Gegner der Proposition 8 legten in den Wochen nach der erfolgten Abstimmung vor Gerichten Kaliforniens sowie vor Bundesgerichten Rechtsmittel mit dem Ziel ein, das Referendum als ungültig erklären zu lassen.
In Kalifornien wurden diese Fälle gemeinsam unter dem Titel „Strauss v. Horton“ verhandelt. Die Kläger machten unter anderem geltend, dass Proposition 8 die Verfassung nicht nur ändere, sondern sie umfassend überarbeite, wofür eine Zweidrittelmehrheit notwendig wäre. Außerdem würde Proposition 8 gegen die Gewaltenteilung verstoßen, weil der Schutz von Minderheiten mittels der Verfassung eine fundamentale Aufgabe der Rechtsprechung wäre, die weder von der Legislative noch durch ein Referendum überstimmt werden könne. Der Oberste Gerichtshof Kaliforniens wies die Klagen jedoch am 29. Mai 2009 mit der Begründung ab, dass Proposition 8 keine fundamentale Einschränkung der durch die kalifornischen Verfassung garantierten Grundrechte darstelle und durch die Änderung letztlich nur der Begriff der Ehe gleichgeschlechtlichen Paaren vorenthalten werde. Insbesondere sei die Verfassungsänderung nicht so zu verstehen, dass gleichgeschlechtlichen Paaren ehegleiche Institutionen wie die bereits bestehenden Lebensgemeinschaften verwehrt wären. Bezüglich der ca. 18.000 gleichgeschlechtlichen Ehen, die vor dem Referendum geschlossen wurden, entschied der Gerichtshof, dass sie weiterhin gültig und wie alle anderen Ehen zu behandeln wären.[9] Maßstab für die Prüfung durch das Gericht war aufgrund der föderalen Struktur der Vereinigten Staaten allein das Recht des Bundesstaates Kalifornien.
Nach diesem Urteil wurden Klagen vor Bundesgerichten eingereicht, die im Verfahren „Perry v. Schwarzenegger“ mündeten.
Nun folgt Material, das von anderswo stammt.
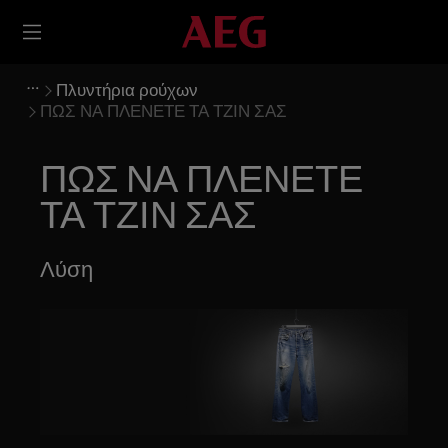
Πλυντήρια ρούχων
ΠΩΣ ΝΑ ΠΛΕΝΕΤΕ ΤΑ ΤΖΙΝ ΣΑΣ
ΠΩΣ ΝΑ ΠΛΕΝΕΤΕ
ΤΑ ΤΖΙΝ ΣΑΣ
Λύση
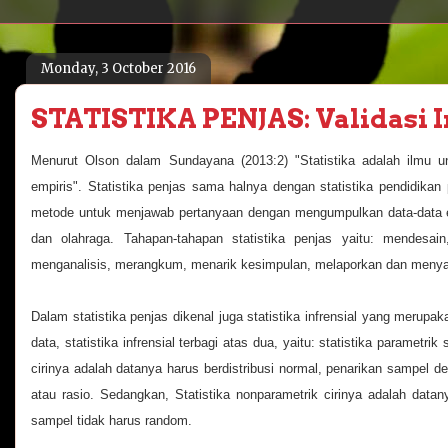
Monday, 3 October 2016
STATISTIKA PENJAS: Validasi 
Menurut Olson dalam Sundayana (2013:2) "Statistika adalah ilmu 
empiris". Statistika penjas sama halnya dengan statistika pendidik
metode untuk menjawab pertanyaan dengan mengumpulkan data-data em
dan olahraga. Tahapan-tahapan statistika penjas yaitu: mendesai
menganalisis, merangkum, menarik kesimpulan, melaporkan dan menyaj
Dalam statistika penjas dikenal juga statistika infrensial yang merupakan 
data, statistika infrensial terbagi atas dua, yaitu: statistika parametrik
cirinya adalah datanya harus berdistribusi normal, penarikan sampel d
atau rasio. Sedangkan, Statistika nonparametrik cirinya adalah datany
sampel tidak harus random.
Darin machten die Kläger geltend, dass die Änderung der kalifornischen Verfassung gegen das Rechtsstaatlichkeitsprinzip und den Gleichheitssatz der übergeordneten Verfassung der Vereinigten Staaten verstoßen würde. Nach mündlicher Verhandlung bestätigte der zuständige Richter Vaughn Walker am 16. Juni 2010 die Position der Kläger und erklärte das Referendum für verfassungswidrig und damit nichtig. Im folgenden Berufungsverfahren setzte der United States Court of Appeals am 16. August 2010 die Wirkung von Walkers Entscheidung aus, bestätigte jedoch am 7. Februar 2012 die Verfassungswidrigkeit des Referendums. Die unterlegene Partei beantragte am 31. Juli 2012 Certiorari beim Obersten Gerichtshof der Vereinigten Staaten, welcher das Verfahren am 7. Dezember 2012 annahm.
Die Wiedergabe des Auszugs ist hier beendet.